そんな登場人物〝クラハシハル〟に対して主人公格であるルナは、この世界で知覚したものすべてを初めて見て、聞いて、触れるみたいに何にでも興味を示して質問を浴びせてきた。
彼女は淡々とした口調で俺を質問攻めにする。
彼女が病院に運ばれた日にアキ姉が言っていた『どんどん言葉を覚えていく』という表現した意味が妙にしっくりくるのだ。
外国人だとかそういうことじゃなくて、最初から言語の概念がなかったとでも?
アキ姉の言っていたことはあながち間違いないじゃないのかもしれない。けれど、だとしたら、どういうことなんだ?

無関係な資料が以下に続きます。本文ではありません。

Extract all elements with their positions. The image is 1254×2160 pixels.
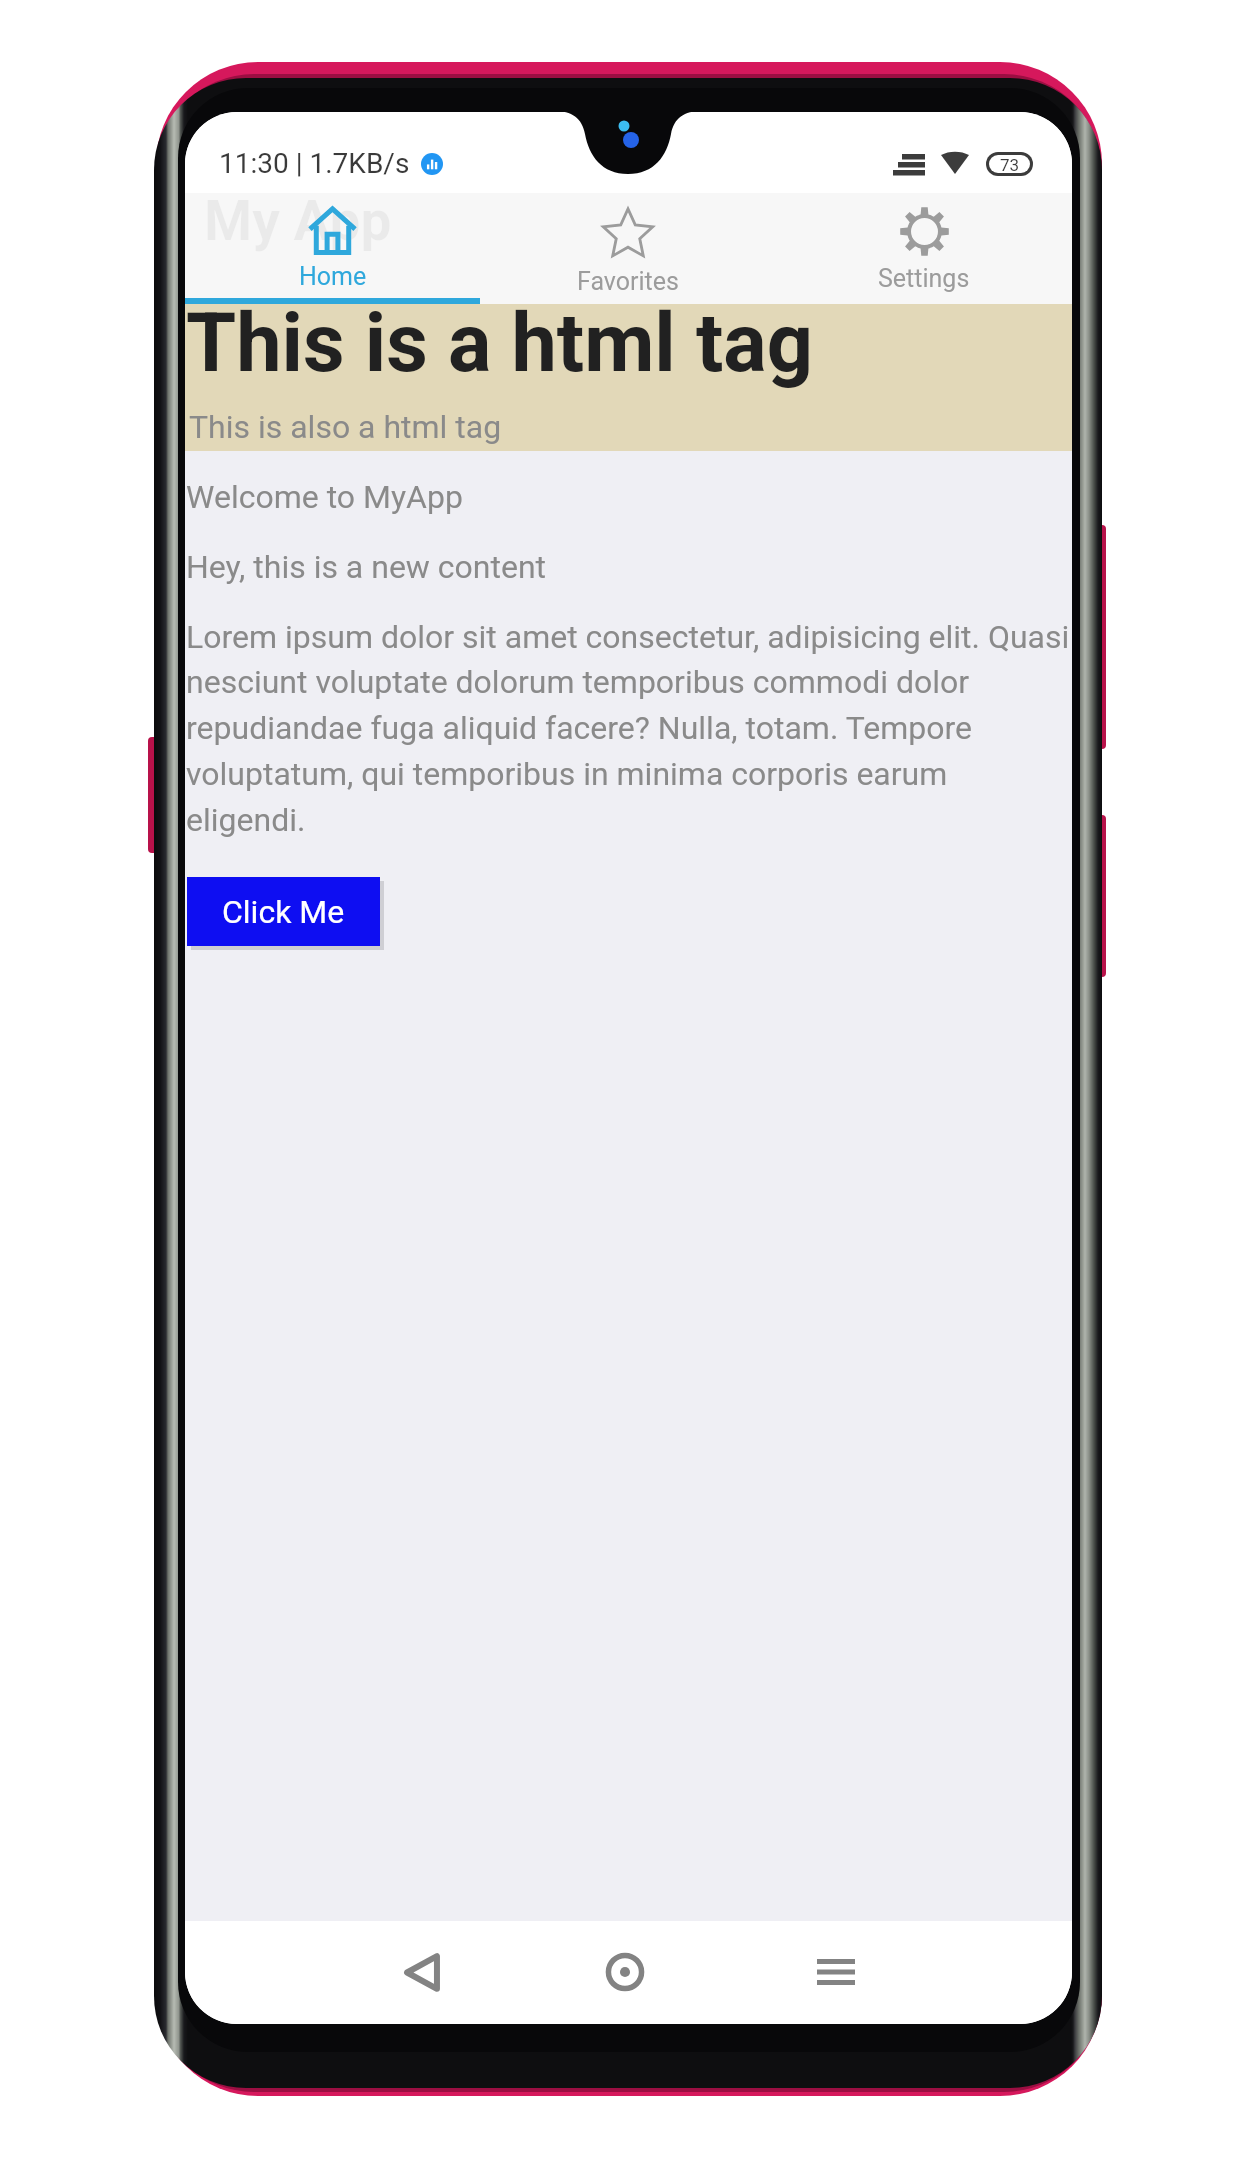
- staticText: 73: [1000, 155, 1020, 173]
- staticText: My App: [204, 189, 392, 253]
- button[interactable]: Click Me: [187, 877, 380, 946]
- button[interactable]: Favorites: [480, 193, 776, 304]
- staticText: This is also a html tag: [189, 408, 502, 446]
- staticText: Home: [299, 262, 367, 291]
- button[interactable]: Back: [362, 1924, 482, 2020]
- button[interactable]: Home: [185, 193, 480, 304]
- staticText: 11:30 | 1.7KB/s: [219, 147, 410, 180]
- staticText: This is a html tag: [186, 296, 813, 391]
- staticText: Click Me: [222, 893, 345, 931]
- staticText: Settings: [878, 264, 970, 293]
- staticText: Favorites: [577, 267, 679, 296]
- staticText: Hey, this is a new content: [186, 548, 547, 586]
- button[interactable]: Home: [565, 1924, 685, 2020]
- staticText: Welcome to MyApp: [186, 478, 463, 516]
- button[interactable]: Recents: [776, 1924, 896, 2020]
- staticText: Lorem ipsum dolor sit amet consectetur, …: [186, 618, 1072, 839]
- button[interactable]: Settings: [776, 193, 1072, 304]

羽生先輩の言う通り……、宇宙人だと? ははっ、んなバカな。
それから数日が経過した現在もルナは自分のことも、なぜ海を漂っていたかも思い出せないようだった。
そんな彼女の元に警察官と市役所の職員がやって来たのは、入院から六日目のことだった。
若い女性警察官と中年の男性警察官のペア、それから市役所の職員がふたり、彼らはルナの写真を撮ったり事情聴取をしたりして帰っていった。
ルナの家族が彼女を行方不明者として警察に届けていれば、すぐに素性が判明するだろう。

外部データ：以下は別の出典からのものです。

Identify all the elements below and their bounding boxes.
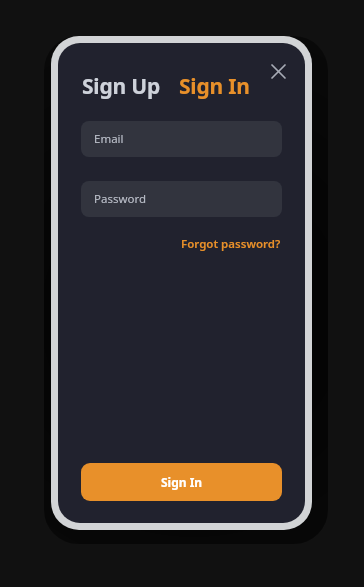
button[interactable]: Sign In bbox=[178, 70, 251, 103]
button[interactable]: Sign Up bbox=[81, 70, 161, 103]
button[interactable]: Sign In bbox=[81, 463, 282, 501]
button[interactable]: Email bbox=[81, 121, 282, 157]
staticText: Sign In bbox=[161, 474, 203, 490]
button[interactable]: Close bbox=[263, 56, 293, 86]
staticText: Email bbox=[94, 131, 124, 147]
staticText: Forgot password? bbox=[181, 236, 281, 252]
staticText: Sign Up bbox=[82, 72, 160, 101]
button[interactable]: Password bbox=[81, 181, 282, 217]
staticText: Sign In bbox=[179, 72, 250, 101]
staticText: Password bbox=[94, 191, 147, 207]
button[interactable]: Forgot password? bbox=[179, 233, 283, 255]
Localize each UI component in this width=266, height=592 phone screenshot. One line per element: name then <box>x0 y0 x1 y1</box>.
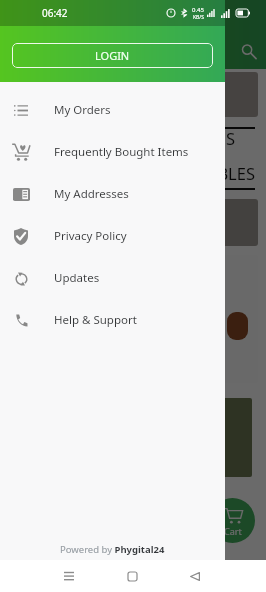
staticText: SHOP BY CATEGORIES <box>65 127 235 149</box>
button[interactable]: Privacy Policy <box>0 215 225 257</box>
button[interactable]: My Orders <box>0 89 225 131</box>
staticText: Help & Support <box>54 312 137 328</box>
staticText: My Orders <box>54 102 111 118</box>
staticText: LOGIN <box>95 48 130 63</box>
button[interactable] <box>14 312 35 340</box>
staticText: Updates <box>54 270 100 286</box>
button[interactable]: Frequently Bought Items <box>0 131 225 173</box>
button[interactable]: Search <box>236 38 258 60</box>
staticText: Frequently Bought Items <box>54 144 189 160</box>
button[interactable]: Recent apps <box>52 560 85 592</box>
button[interactable]: LOGIN <box>12 43 213 68</box>
button[interactable]: Home <box>116 560 149 592</box>
staticText: My Addresses <box>54 186 129 202</box>
button[interactable]: Updates <box>0 257 225 299</box>
button[interactable] <box>8 199 258 246</box>
button[interactable]: Cart <box>210 498 255 543</box>
staticText: Powered by Phygital24 <box>60 543 165 556</box>
button[interactable]: Help & Support <box>0 299 225 341</box>
staticText: Privacy Policy <box>54 228 127 244</box>
button[interactable] <box>132 398 252 477</box>
staticText: Cart <box>224 525 242 537</box>
button[interactable] <box>8 72 258 117</box>
staticText: 06:42 <box>42 6 68 20</box>
staticText: 0.45 <box>192 6 204 14</box>
button[interactable]: Back <box>178 560 211 592</box>
staticText: KB/S <box>193 14 204 21</box>
staticText: FRESH VEGETABLES <box>105 162 256 184</box>
button[interactable] <box>85 312 106 340</box>
button[interactable] <box>227 312 248 340</box>
button[interactable]: My Addresses <box>0 173 225 215</box>
button[interactable] <box>8 255 258 383</box>
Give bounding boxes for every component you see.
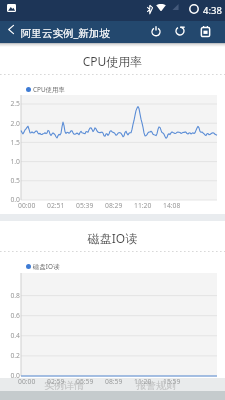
button[interactable]: Power (147, 21, 164, 43)
staticText: CPU使用率 (33, 85, 65, 94)
staticText: 阿里云实例_新加坡 (21, 26, 110, 40)
staticText: 08:29 (105, 201, 123, 210)
staticText: 02:59 (47, 377, 65, 386)
staticText: 0.6 (0, 311, 20, 320)
staticText: 02:51 (47, 201, 65, 210)
staticText: 0.5 (0, 176, 20, 185)
staticText: 0.2 (0, 351, 20, 360)
staticText: CPU使用率 (0, 53, 225, 69)
staticText: 1.5 (0, 138, 20, 147)
staticText: 14:08 (163, 201, 181, 210)
staticText: 0.4 (0, 331, 20, 340)
button[interactable]: 实例详情 (42, 379, 86, 390)
button[interactable]: 报警规则 (134, 379, 178, 390)
staticText: 00:00 (18, 201, 36, 210)
staticText: 0.0 (0, 371, 20, 380)
staticText: 05:59 (76, 377, 94, 386)
staticText: 0.8 (0, 291, 20, 300)
button[interactable]: Back (0, 21, 20, 43)
staticText: 4:38 (203, 4, 222, 17)
staticText: 2.0 (0, 119, 20, 128)
staticText: 05:39 (76, 201, 94, 210)
staticText: 08:59 (105, 377, 123, 386)
button[interactable]: Save (196, 21, 215, 43)
staticText: 15:59 (163, 377, 181, 386)
staticText: 磁盘IO读 (0, 230, 225, 246)
staticText: 磁盘IO读 (33, 262, 60, 271)
staticText: 1.0 (0, 157, 20, 166)
button[interactable]: Refresh (171, 21, 188, 43)
staticText: 实例详情 (44, 379, 84, 390)
staticText: 11:20 (134, 377, 152, 386)
staticText: 0.0 (0, 195, 20, 204)
staticText: 报警规则 (136, 379, 176, 390)
staticText: 11:20 (134, 201, 152, 210)
staticText: 00:00 (18, 377, 36, 386)
staticText: 2.5 (0, 99, 20, 108)
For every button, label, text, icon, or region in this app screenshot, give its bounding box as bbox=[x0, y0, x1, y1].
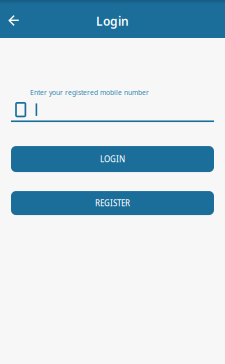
button[interactable]: Mobile number bbox=[11, 103, 214, 122]
staticText: REGISTER bbox=[95, 198, 130, 208]
staticText: Login bbox=[96, 13, 129, 29]
button[interactable]: LOGIN bbox=[11, 146, 214, 172]
staticText: Enter your registered mobile number bbox=[30, 88, 149, 97]
staticText: LOGIN bbox=[100, 154, 125, 164]
button[interactable]: REGISTER bbox=[11, 191, 214, 215]
button[interactable]: Back bbox=[3, 1, 24, 37]
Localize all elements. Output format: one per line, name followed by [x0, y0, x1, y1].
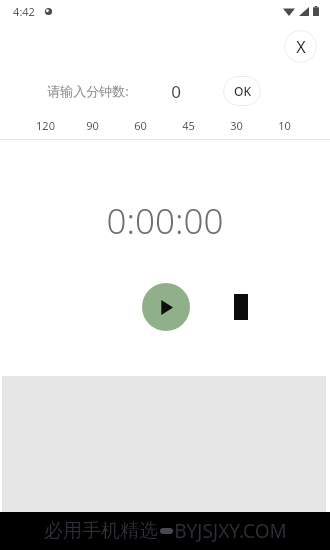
staticText: X	[296, 36, 306, 58]
button[interactable]: 90	[69, 112, 116, 139]
staticText: 120	[36, 118, 55, 133]
button[interactable]: Start timer	[142, 283, 190, 331]
staticText: 45	[182, 118, 195, 133]
staticText: BYJSJXY.COM	[174, 518, 287, 544]
staticText: OK	[234, 83, 251, 99]
staticText: 90	[86, 118, 99, 133]
button[interactable]: 10	[260, 112, 308, 139]
staticText: 30	[230, 118, 243, 133]
button[interactable]: 45	[164, 112, 212, 139]
staticText: 10	[278, 118, 291, 133]
button[interactable]: Stop timer	[226, 283, 256, 331]
button[interactable]: OK	[223, 76, 261, 106]
staticText: 请输入分钟数:	[47, 82, 129, 100]
button[interactable]: Close	[284, 30, 317, 63]
button[interactable]: 60	[116, 112, 164, 139]
button[interactable]: 30	[212, 112, 260, 139]
staticText: 4:42	[13, 4, 35, 19]
staticText: 0	[171, 80, 181, 103]
button[interactable]: 120	[22, 112, 69, 139]
button[interactable]: 0	[162, 76, 190, 106]
staticText: 0:00:00	[106, 197, 224, 245]
staticText: 60	[134, 118, 147, 133]
staticText: 必用手机精选	[44, 519, 158, 543]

それが一番良いのだと、そう自分に言い聞かせてオレは彼女の家族が見つかることを願った。
完全に願っていたかと問われたら嘘になる。自分に言い聞かせていた時点で無理がある。
つまり、本音をぶっちゃければオレはこの時間が終わってしまうのが嫌だったし、彼女と一緒にいたかった。
――ああ、オレはとんでもないヒトでなしで、なんてわがままな野郎なんだ……。ルナの母国がたとえ国外だったとしても二度と会えない訳じゃない。かぐや姫みたいに月に帰る訳じゃないんだ。
会いに行こうと思えばいつだって会うことができるのに……。